Powołał mnie Pan już z łona mej matki, od jej wnętrzności wspomniał moje imię. [Iz 49,1b]
Kiedy na świat ma przyjść dziecko, rodzice zamartwiają się, czy będzie zdrowe. Potem zamartwiają się, czy się prawidłowo rozwija, czy jest zdolne i poradzi sobie w przedszkolu i szkole. Następnie zamartwiają się, czy wybierze odpowiednie studia i czy dostanie dobrze płatną pracę, założy szczęśliwą rodzinę.

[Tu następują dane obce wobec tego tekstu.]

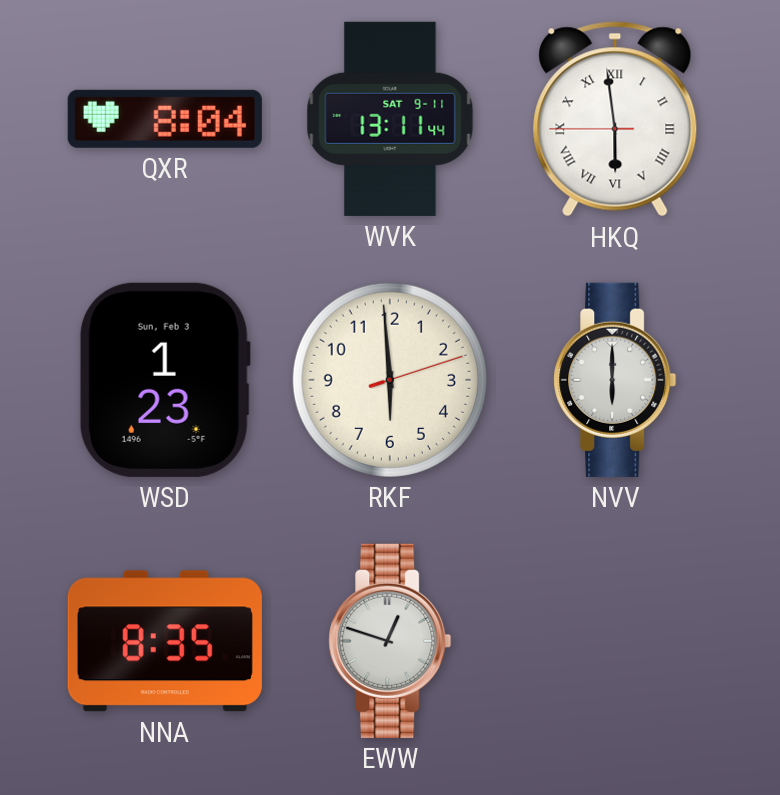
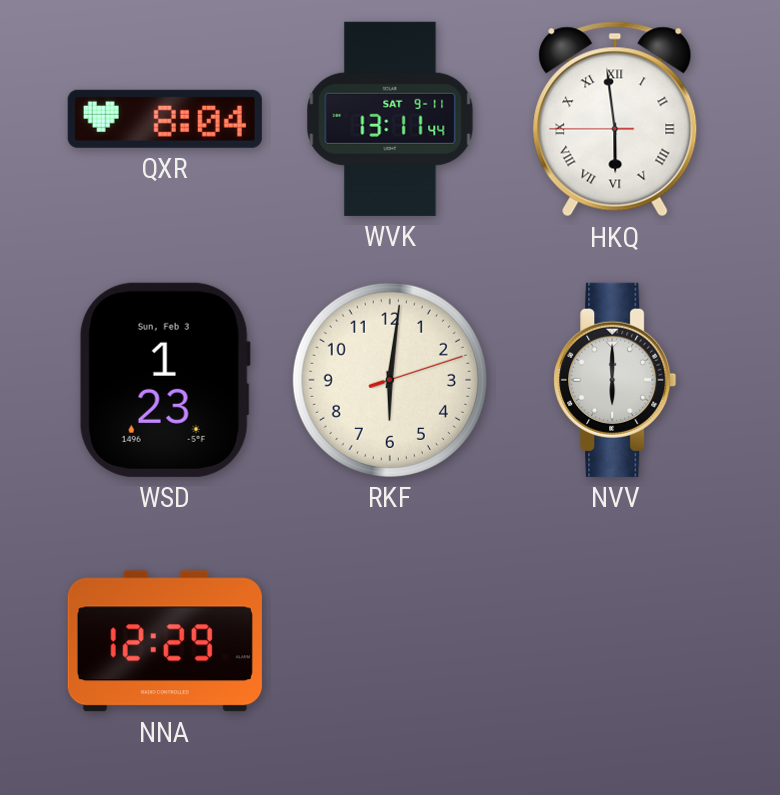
RKF: 5:59 -> 6:01
NNA: 8:35 -> 12:29
EWW: 12:48 -> none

Czy jednak ktokolwiek z rodziców patrzy na swoje dziecko jak na kogoś, kogo Pan powołał, kogo wybrał do dokonania czegoś istotnego tu, na ziemi? Czy zastanawia się nad jego predyspozycjami nie w kontekście dobrze płatnej pracy i znaczenia wśród ludzi, ale w kontekście realizowania tych zadań, do których Pan Bóg go powołał?
Czy kiedykolwiek rodzice, ale i my sami, patrząc na nasze życie i na to, co osiągamy bądź osiągnęliśmy, dostrzegamy fakt, że pieniądze, zdrowie, zadowolenie i przyjemność z życia nie oznacza wcale, że realizujemy to, do czego zostaliśmy powołaniu przez Pana, zanim przyszliśmy na świat?
Czy choćby jedną myśl w ciągu dnia poświęcam temu, do czego wzywa mnie Bóg i czego On, a nie ja, ode mnie oczekuje?
O ileż łatwiejszy byłoby nasze życie, o ileż lepsze byłyby nasze wybory, a nasze serca pełniejsze byłyby pokoju, gdybyśmy tak postępowali.
Wszystkie komentarze »
Uwaga! Dyskusja została zamknięta.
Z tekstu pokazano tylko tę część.